Data records Start Marker

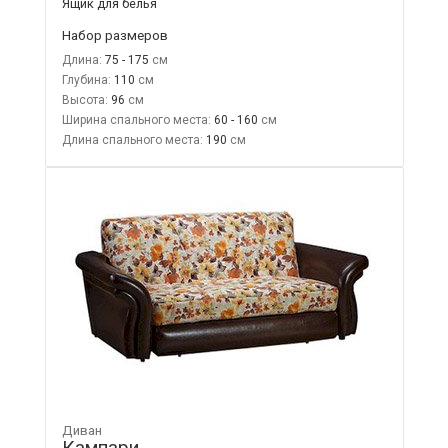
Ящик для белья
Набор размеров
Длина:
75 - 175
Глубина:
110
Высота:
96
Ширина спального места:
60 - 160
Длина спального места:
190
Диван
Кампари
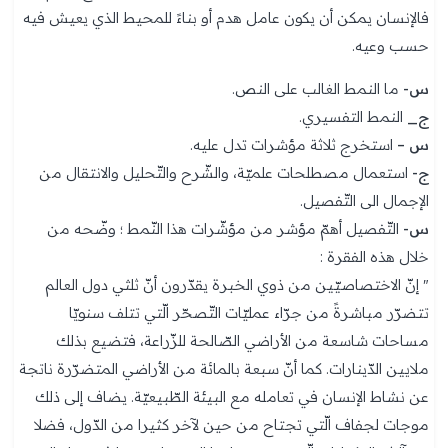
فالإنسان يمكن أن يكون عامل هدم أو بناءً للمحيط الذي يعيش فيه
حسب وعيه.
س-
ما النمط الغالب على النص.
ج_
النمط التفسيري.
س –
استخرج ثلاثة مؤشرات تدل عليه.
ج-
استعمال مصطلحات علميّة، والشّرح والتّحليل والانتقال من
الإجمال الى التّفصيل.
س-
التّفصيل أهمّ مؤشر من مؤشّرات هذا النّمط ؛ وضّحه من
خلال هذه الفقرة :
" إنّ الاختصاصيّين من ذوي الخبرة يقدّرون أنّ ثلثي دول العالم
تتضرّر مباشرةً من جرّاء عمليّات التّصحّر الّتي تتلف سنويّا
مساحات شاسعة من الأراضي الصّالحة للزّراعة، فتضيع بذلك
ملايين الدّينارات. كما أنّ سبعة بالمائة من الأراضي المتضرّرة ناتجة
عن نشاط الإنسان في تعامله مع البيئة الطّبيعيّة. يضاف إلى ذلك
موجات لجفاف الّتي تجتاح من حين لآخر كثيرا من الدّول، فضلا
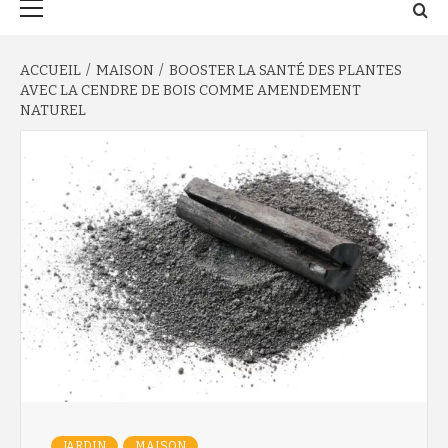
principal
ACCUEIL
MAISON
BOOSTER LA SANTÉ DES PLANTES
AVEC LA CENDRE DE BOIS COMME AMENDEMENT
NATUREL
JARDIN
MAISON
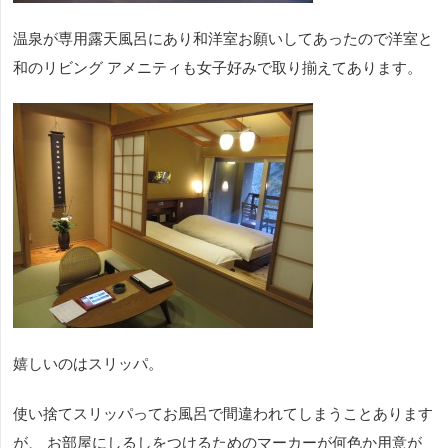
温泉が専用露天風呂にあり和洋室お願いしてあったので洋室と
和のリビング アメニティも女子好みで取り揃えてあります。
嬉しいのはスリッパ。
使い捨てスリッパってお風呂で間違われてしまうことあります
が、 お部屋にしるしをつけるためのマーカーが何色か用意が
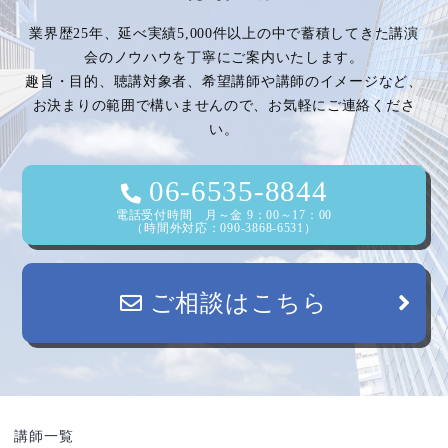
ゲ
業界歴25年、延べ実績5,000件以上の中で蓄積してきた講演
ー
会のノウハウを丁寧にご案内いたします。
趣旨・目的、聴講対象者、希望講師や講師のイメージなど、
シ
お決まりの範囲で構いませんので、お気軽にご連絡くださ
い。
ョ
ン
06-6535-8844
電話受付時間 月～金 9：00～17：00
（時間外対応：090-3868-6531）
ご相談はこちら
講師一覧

Data records End Marker

▶ Work request
The answer should be all lines from the entries above that hold the word "спального".

▶ Result for this task
Ширина спального места:
Длина спального места:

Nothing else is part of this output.